Au moment où l’étoile du président Idriss Déby Itno semble briller au firmament en raison de ses victoires militaires contre les « fous d’Allah » au Mali et au Nigeria et qu’il s’affirme comme l’homme fort du Sahel, un passage nuageux a terni cet éclat.
En effet, ce 2 septembre 2015, des victimes de génocide du Tchad ont déposé , par l’intermédiaire de Maître Jacques Ndiaye, avocat au Barreau de Dakar, une plainte contre lui pour génocide, crimes contre l’humanité, crimes de guerre et tortures.
Sur la base de l’article 10 des statuts des Chambres Africaines, cette plainte qui intervient après une première déposée en juin dernier, ouvre des enquêtes au Tchad et en cas de refus de répondre, le président Déby pourrait faire l’objet d’un mandat d’arrêt international.
Le président Idriss Déby a sans doute des soucis à se faire car son passé ne plaide pas en sa faveur. En 1981, le jeune chef d’état-major des Forces Armées du Nord (FAN) de Hissène Habré, à l’époque âgé de 29 ans, joua un rôle trouble dans la guerre civile qui les opposa aux forces tchado-libyennes de Goukouni Weddeye.
Après cette violente conquête du pouvoir, s’en est suivie la brutale «pacification» du pays. Commandant en chef des Forces armées nationales tchadiennes (FANT), c’est sous son autorité qu’est menée, en 1984, la terrible répression dans le Sud, marquée par des exécutions ciblées et des massacres de masse connus sous le nom de septembre noir.
Déby le reconnaît lui-même en novembre 1984, dans le quotidien français Le Figaro en ces termes : «C’est une lutte sans cadeau où nous appliquons une justice expéditive et exemplaire. » On comprend d’ailleurs la fébrilité du régime tchadien face au dossier Hissène Habré.

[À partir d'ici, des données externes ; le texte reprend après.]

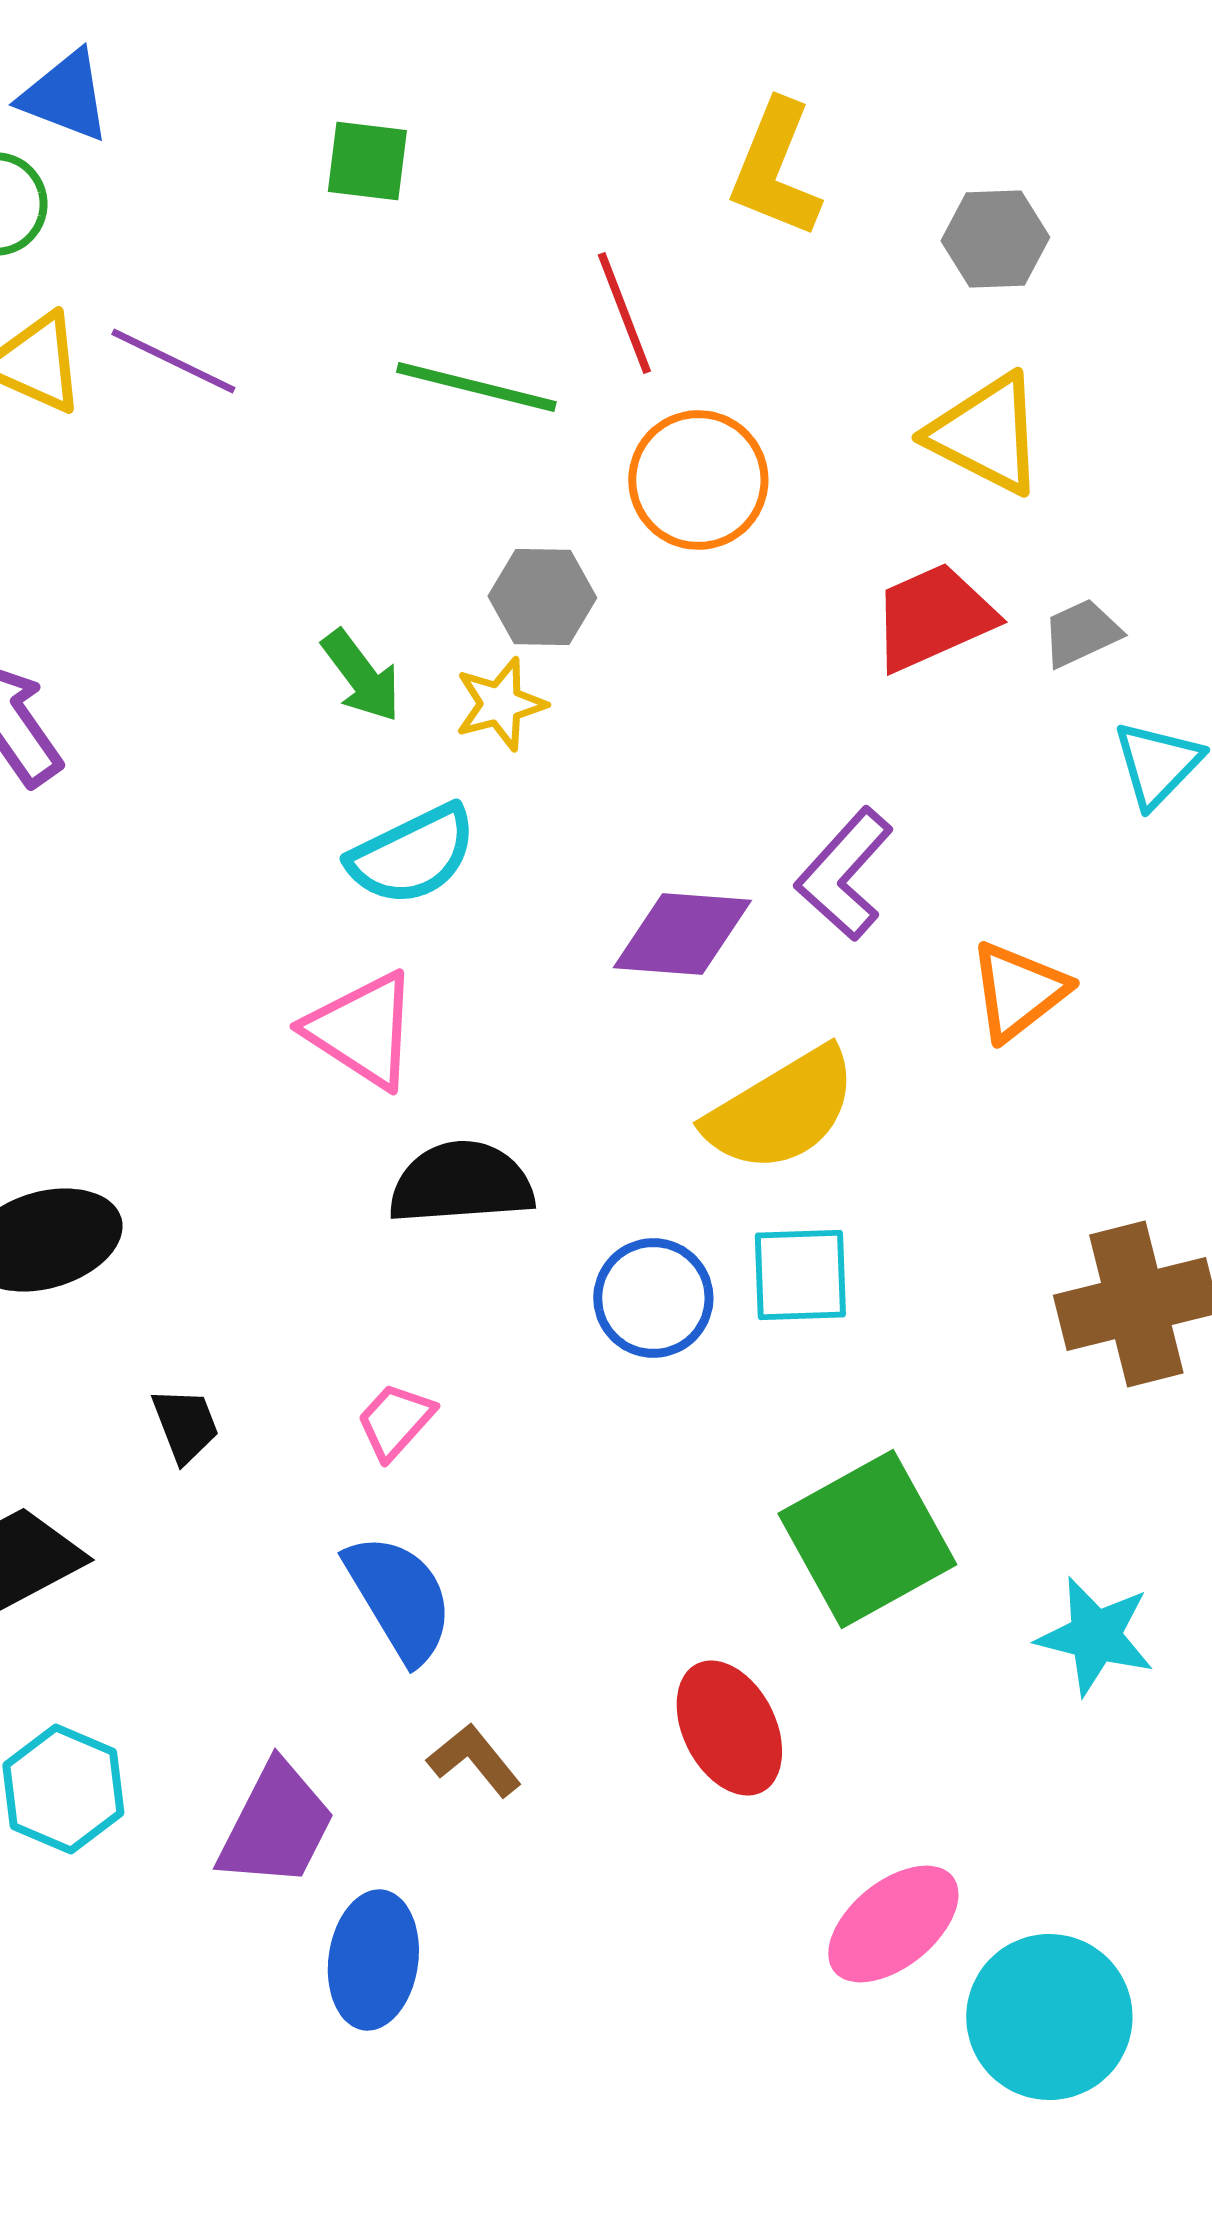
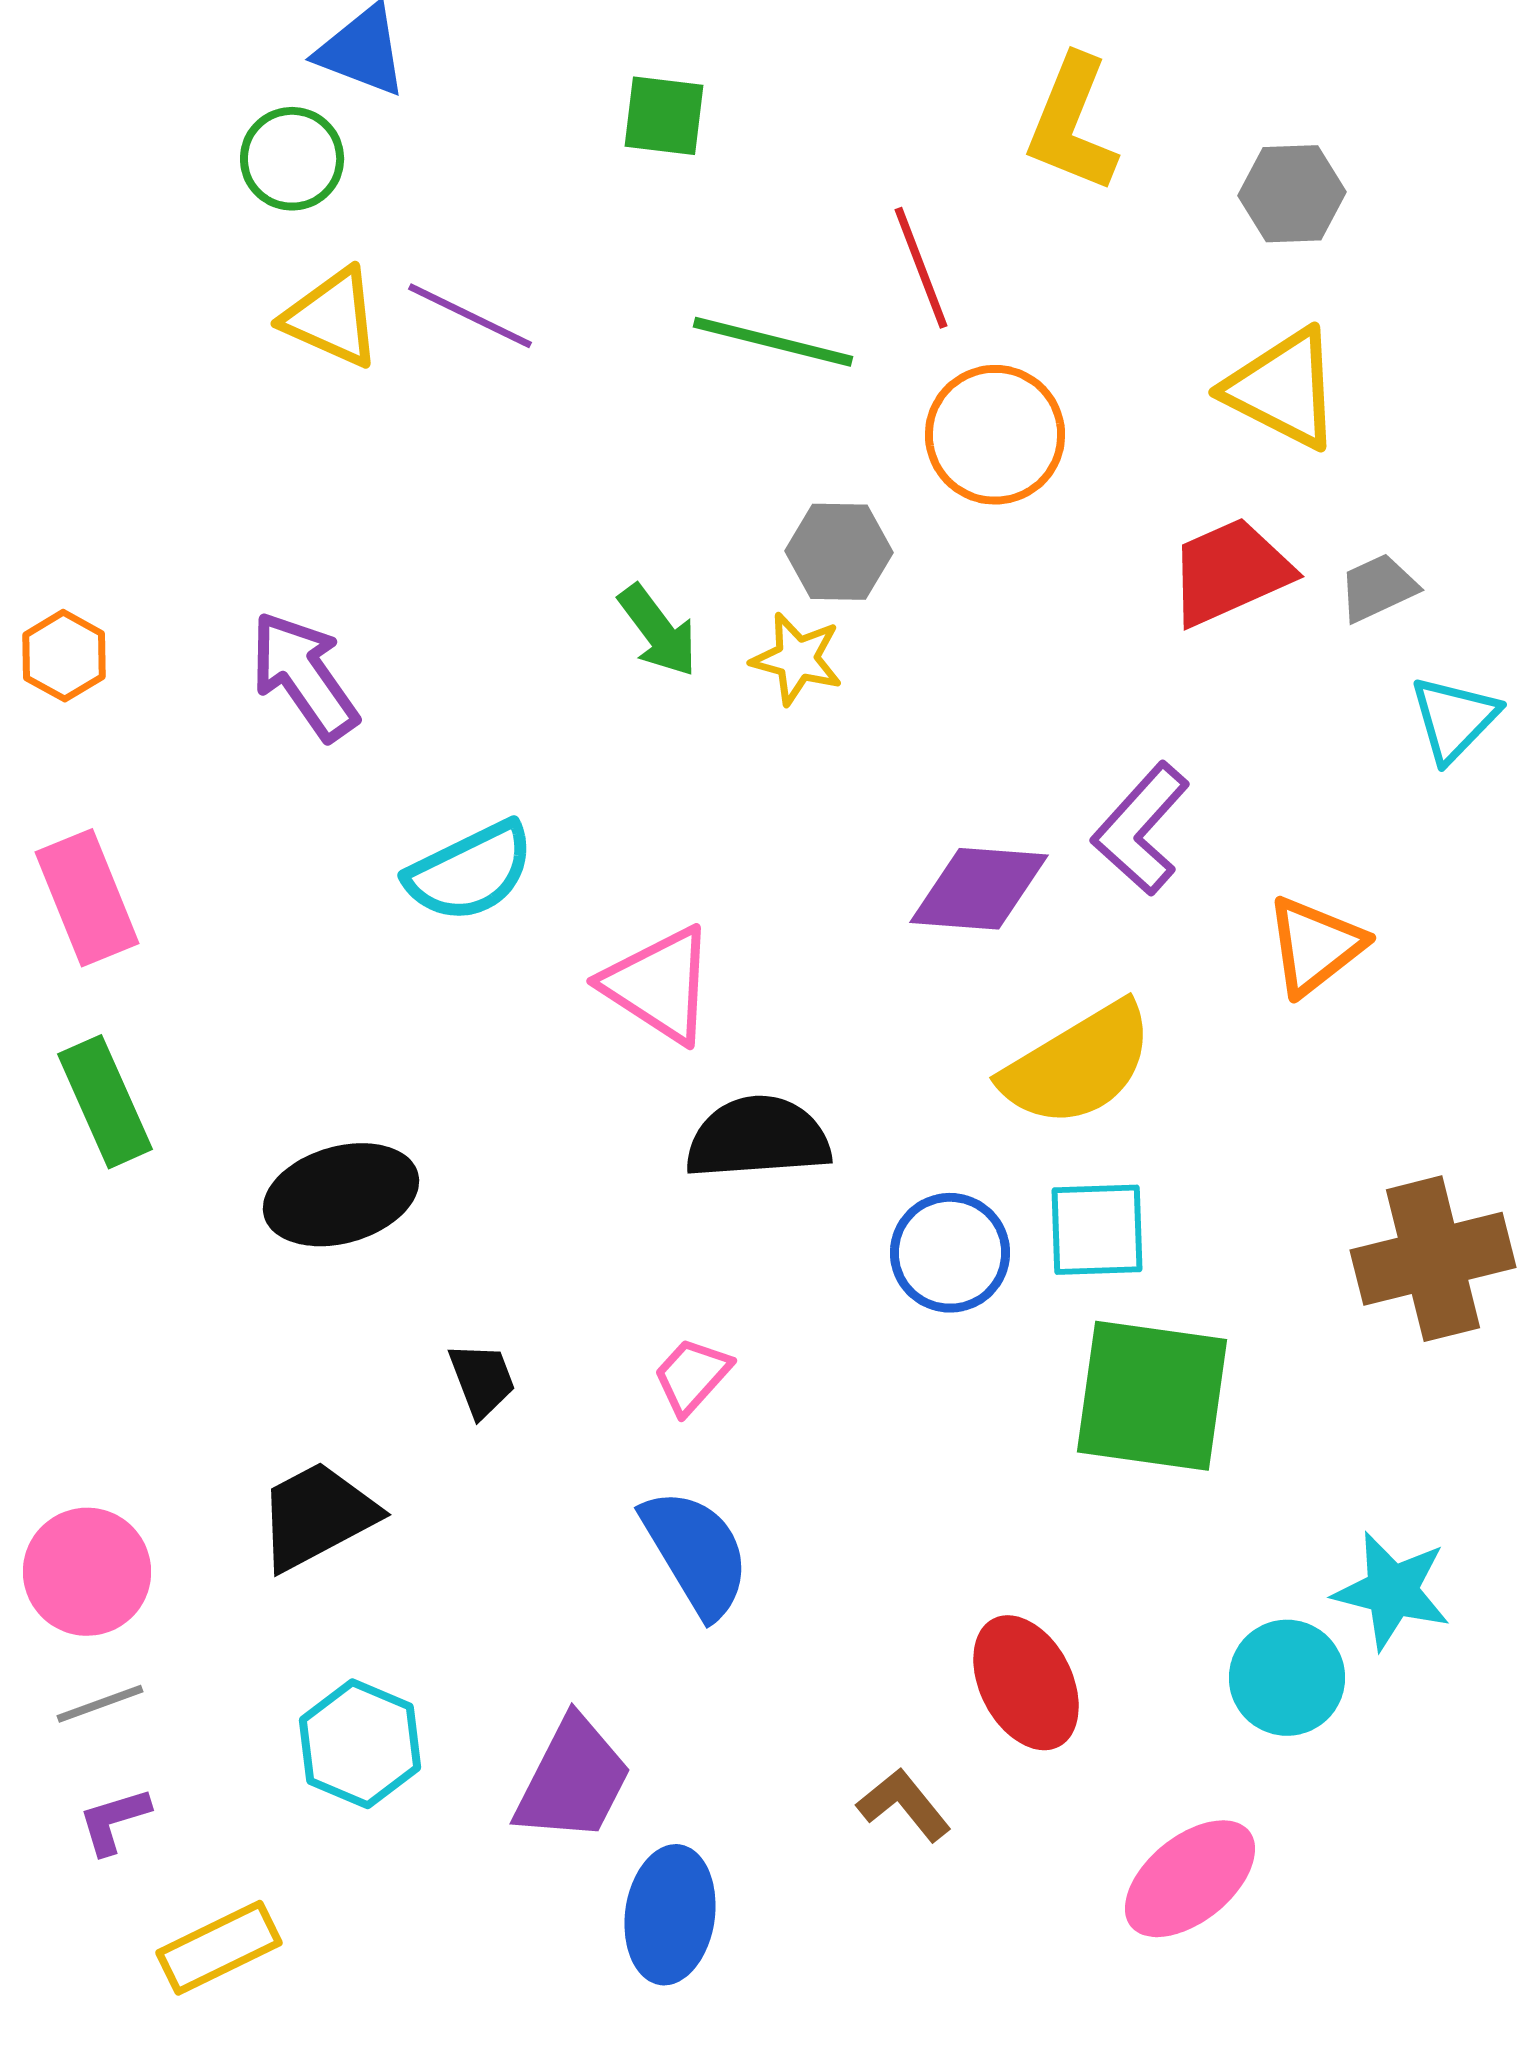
yellow star: (500, 704) -> (797, 659), turned 30
cyan semicircle: (412, 855) -> (470, 872), moved
green square: (867, 1539) -> (1152, 1396), moved, turned 37
brown L-shape: (474, 1760) -> (904, 1805), moved
cyan circle: (1049, 2017) -> (1287, 1678), moved, size x0.7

En effet, la justice tchadienne a refusé le transfèrement à Dakar de deux témoins clés, Mahamat Djibrine et Saleh Younous, qu’elle s’est empressée de juger elle-même.
Tôt ou tard, Déby devra répondre de son passé
Mais quelles sont les chances de voir cette nouvelle plainte aboutir ? Elles semblent minimes, tant qu’Idriss Déby Itno est au pouvoir, car disposant de toutes les possibilités d’étouffer l’affaire soit en maniant l’arme de la peur, soit encore en dissimulant des preuves ou encore en soudoyant certaines victimes.
On sait aussi que Déby n’a pas l’étoffe du président guatemaltèque, Ouo Perez, qui a eu de la hauteur, en rendant le tablier sitôt accusé par la Justice de son pays. On peut cependant déjà se réjouir du fait que la plainte mette le président Déby dans ses petits souliers et constitue un avertissement pour tous les prédateurs de vie humaine qui ne peuvent plus se sentir en sécurité nulle part sur la planète.
C’est surtout l’opposition tchadienne qui doit se frotter les mains car elle reçoit de l’eau dans son moulin, pour faire face au refus obstiné de l’alternance de Déby. Elle peut très avantageusement embrayer sur ce passé ténébreux de Idriss Déby qui constitue son talon d’Achille, même s’il existe le risque que le dictateur y trouve une raison de s’arcbouter ad vitam aeternam au pouvoir.
L’autre question que l’on pourrait se poser, c’est « quel effet ces plaintes pourraient avoir sur le procès Habré à Dakar ? » Jusque-là, à en croire les acteurs du dossier, Déby n’avait guère de souci à se faire et les autorités tchadiennes usaient du procès comme d’un dérivatif face aux tensions internes, présentant Déby comme l’homme providentiel qui a réussi à débarrasser le Tchad d’un dictateur féroce.
Mais avec cette nouvelle donne, le président sait que tous les épisodes sanglants du régime seront évoqués à la barre et suivis avec attention et que tôt ou tard, il devra répondre de son passé devant le tribunal de l’Histoire.